- Work task: Copy every line of the data that contains the string "learn".

(Dataset entries)
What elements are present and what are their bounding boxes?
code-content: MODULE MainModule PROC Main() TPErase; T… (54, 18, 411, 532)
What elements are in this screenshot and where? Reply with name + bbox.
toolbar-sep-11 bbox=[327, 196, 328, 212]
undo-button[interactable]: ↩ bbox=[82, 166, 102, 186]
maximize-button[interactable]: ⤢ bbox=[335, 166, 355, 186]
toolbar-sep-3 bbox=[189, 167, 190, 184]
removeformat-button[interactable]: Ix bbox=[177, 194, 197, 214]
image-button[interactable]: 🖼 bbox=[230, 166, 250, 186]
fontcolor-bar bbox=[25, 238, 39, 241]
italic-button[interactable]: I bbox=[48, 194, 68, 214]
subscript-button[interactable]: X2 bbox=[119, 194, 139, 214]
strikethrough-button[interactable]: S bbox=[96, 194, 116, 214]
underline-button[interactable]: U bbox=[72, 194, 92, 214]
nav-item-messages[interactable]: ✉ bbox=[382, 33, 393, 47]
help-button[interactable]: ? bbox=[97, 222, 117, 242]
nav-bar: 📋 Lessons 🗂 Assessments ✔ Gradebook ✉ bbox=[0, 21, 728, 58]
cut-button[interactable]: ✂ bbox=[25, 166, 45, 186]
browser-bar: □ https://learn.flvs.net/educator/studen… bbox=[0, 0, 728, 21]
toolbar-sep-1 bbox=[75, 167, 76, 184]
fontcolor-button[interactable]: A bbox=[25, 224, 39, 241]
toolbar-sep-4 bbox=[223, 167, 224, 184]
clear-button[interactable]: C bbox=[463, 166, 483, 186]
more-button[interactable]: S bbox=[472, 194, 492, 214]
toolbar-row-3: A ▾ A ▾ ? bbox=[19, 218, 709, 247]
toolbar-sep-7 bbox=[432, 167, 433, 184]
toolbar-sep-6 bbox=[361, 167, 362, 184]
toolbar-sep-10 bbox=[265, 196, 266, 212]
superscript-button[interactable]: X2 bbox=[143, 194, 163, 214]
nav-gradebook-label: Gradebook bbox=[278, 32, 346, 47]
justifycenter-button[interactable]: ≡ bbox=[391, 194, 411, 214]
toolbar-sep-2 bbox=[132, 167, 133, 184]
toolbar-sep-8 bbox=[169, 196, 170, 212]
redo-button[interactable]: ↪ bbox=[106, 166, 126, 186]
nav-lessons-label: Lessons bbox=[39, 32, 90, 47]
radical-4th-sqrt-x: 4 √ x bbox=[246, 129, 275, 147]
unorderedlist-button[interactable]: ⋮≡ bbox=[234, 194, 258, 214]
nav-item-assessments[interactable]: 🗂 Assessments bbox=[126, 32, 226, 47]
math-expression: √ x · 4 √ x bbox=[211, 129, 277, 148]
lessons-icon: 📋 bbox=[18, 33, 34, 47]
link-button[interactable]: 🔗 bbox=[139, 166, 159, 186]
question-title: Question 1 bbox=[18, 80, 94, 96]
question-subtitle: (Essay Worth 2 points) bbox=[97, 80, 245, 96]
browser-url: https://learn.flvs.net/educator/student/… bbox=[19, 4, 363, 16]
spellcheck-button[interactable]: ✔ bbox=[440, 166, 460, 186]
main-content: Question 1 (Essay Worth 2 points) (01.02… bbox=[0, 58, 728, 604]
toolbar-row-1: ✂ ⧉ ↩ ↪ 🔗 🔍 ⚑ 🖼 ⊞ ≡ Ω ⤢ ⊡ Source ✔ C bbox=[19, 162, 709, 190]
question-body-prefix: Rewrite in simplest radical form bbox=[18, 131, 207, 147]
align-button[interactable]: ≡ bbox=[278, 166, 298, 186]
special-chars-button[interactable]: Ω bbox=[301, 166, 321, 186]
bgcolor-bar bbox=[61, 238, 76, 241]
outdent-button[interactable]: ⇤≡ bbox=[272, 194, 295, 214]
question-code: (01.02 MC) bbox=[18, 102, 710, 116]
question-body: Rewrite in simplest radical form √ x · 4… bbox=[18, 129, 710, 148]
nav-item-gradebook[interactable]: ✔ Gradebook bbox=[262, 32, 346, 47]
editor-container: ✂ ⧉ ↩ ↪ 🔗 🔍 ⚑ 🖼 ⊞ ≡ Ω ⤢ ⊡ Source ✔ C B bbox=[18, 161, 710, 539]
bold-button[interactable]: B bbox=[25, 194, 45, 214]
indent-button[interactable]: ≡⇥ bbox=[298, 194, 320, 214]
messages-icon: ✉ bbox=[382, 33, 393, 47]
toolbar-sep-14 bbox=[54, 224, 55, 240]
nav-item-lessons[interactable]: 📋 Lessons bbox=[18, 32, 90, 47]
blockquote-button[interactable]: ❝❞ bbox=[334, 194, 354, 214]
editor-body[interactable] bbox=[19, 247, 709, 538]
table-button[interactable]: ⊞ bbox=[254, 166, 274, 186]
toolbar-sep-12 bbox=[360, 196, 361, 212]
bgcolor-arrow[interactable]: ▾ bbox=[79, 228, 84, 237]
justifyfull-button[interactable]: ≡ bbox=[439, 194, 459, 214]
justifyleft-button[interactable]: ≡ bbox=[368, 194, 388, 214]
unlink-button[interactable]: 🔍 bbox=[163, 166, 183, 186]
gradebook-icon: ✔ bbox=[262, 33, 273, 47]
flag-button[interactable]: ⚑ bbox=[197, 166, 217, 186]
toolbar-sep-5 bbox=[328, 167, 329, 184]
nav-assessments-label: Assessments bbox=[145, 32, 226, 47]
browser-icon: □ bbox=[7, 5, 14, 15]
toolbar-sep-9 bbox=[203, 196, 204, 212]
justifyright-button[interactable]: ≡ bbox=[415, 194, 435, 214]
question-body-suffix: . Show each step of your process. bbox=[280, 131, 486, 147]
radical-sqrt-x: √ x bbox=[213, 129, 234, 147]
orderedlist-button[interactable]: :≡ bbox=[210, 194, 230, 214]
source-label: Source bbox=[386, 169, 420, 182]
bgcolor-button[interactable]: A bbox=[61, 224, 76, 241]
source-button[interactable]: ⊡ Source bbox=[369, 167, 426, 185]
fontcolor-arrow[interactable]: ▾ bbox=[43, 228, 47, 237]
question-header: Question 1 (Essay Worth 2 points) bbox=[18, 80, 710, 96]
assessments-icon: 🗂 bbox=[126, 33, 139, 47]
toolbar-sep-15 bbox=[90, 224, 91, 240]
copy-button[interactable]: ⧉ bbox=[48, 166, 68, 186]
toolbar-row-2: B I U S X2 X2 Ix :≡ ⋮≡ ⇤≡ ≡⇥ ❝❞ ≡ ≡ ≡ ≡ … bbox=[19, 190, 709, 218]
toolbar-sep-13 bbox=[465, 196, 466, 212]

- Task output:
browser-bar: □ https://learn.flvs.net/educator/studen… bbox=[0, 0, 728, 21]
browser-url: https://learn.flvs.net/educator/student/… bbox=[19, 4, 363, 16]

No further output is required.